Stored data entries
◆ ◆ ◆ ◆

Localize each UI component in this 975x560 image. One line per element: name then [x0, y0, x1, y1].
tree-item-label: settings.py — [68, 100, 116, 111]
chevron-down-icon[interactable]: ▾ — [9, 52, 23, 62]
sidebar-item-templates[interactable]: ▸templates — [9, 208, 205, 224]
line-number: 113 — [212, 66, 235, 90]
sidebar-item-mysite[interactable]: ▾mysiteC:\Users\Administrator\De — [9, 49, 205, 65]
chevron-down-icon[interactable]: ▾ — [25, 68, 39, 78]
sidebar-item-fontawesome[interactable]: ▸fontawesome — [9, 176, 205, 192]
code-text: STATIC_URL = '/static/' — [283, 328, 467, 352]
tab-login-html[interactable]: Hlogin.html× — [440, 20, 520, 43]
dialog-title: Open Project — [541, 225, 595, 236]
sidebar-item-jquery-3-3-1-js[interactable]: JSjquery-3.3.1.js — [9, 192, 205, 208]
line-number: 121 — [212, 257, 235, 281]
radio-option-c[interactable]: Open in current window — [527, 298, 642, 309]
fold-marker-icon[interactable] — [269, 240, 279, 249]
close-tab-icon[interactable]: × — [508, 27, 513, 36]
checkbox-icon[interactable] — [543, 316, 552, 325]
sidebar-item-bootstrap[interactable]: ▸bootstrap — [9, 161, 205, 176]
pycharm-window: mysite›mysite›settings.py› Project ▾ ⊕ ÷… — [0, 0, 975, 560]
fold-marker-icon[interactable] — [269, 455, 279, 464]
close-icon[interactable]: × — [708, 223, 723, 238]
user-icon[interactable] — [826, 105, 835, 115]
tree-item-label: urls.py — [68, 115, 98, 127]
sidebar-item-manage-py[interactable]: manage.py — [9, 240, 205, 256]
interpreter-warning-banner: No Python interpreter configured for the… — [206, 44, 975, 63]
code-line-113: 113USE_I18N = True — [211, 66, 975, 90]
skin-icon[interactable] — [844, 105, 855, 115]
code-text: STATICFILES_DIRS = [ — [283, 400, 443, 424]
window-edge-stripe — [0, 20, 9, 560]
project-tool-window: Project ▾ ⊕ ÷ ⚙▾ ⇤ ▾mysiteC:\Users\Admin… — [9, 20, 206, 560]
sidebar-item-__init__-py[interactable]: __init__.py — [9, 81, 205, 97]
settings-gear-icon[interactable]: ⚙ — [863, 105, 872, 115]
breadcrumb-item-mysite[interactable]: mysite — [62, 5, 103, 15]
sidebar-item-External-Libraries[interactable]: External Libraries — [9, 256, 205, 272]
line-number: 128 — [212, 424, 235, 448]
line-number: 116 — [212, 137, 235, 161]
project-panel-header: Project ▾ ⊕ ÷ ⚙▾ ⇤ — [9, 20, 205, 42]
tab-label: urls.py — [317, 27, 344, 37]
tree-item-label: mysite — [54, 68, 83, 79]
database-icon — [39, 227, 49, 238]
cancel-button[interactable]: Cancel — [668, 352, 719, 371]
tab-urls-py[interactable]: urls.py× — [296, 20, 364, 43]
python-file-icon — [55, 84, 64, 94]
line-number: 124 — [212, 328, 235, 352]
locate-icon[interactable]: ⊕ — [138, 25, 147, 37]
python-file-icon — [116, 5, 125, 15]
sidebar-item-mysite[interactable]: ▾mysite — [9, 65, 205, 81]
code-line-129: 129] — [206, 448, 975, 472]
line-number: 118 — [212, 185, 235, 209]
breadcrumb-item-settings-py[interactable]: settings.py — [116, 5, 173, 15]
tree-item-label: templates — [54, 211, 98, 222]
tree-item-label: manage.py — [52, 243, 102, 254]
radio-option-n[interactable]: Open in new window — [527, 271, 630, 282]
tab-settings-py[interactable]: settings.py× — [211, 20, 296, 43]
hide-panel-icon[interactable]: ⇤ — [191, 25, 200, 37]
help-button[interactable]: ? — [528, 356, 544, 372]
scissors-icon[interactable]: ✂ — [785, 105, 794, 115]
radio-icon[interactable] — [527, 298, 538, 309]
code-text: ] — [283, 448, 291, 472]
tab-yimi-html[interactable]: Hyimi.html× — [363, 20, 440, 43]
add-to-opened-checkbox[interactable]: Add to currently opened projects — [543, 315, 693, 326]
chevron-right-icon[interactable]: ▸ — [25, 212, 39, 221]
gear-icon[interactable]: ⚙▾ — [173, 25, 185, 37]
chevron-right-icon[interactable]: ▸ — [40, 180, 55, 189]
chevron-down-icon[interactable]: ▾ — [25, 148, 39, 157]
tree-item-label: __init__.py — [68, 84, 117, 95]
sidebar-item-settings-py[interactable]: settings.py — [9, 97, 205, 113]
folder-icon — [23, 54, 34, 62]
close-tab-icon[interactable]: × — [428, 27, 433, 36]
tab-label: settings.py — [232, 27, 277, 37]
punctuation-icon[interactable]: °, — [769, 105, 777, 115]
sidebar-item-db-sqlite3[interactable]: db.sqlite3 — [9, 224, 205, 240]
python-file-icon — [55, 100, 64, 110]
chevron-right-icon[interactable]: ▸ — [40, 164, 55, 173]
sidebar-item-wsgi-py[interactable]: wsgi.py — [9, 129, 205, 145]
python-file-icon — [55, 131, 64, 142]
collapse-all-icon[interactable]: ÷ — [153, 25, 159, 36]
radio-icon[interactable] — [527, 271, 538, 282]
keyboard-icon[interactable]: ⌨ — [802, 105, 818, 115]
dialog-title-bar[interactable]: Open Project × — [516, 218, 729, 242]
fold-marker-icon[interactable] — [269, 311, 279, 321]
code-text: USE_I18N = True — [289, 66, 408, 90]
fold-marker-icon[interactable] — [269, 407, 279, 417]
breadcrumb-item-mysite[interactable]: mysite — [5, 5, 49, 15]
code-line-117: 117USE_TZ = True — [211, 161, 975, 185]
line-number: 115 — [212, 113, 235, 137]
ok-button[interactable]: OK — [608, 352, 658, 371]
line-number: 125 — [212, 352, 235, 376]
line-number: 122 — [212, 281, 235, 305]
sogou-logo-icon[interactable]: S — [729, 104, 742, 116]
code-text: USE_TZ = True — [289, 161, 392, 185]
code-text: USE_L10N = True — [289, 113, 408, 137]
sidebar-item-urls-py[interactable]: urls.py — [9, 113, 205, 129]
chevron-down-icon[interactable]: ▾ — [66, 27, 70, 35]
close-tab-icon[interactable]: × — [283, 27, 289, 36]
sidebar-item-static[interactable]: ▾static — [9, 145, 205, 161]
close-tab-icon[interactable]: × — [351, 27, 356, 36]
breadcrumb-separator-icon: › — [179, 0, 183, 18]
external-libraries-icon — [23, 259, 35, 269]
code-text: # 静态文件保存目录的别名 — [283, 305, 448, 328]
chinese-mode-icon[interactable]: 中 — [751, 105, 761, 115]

◆ ◆ ◆ ◆

### WHAT IS NEEDED:
When a line in the data above contains the string "close", copy that line.

### RESPONSE:
close-tab-icon[interactable]: × — [508, 27, 513, 36]
close-icon[interactable]: × — [708, 223, 723, 238]
close-tab-icon[interactable]: × — [428, 27, 433, 36]
close-tab-icon[interactable]: × — [283, 27, 289, 36]
close-tab-icon[interactable]: × — [351, 27, 356, 36]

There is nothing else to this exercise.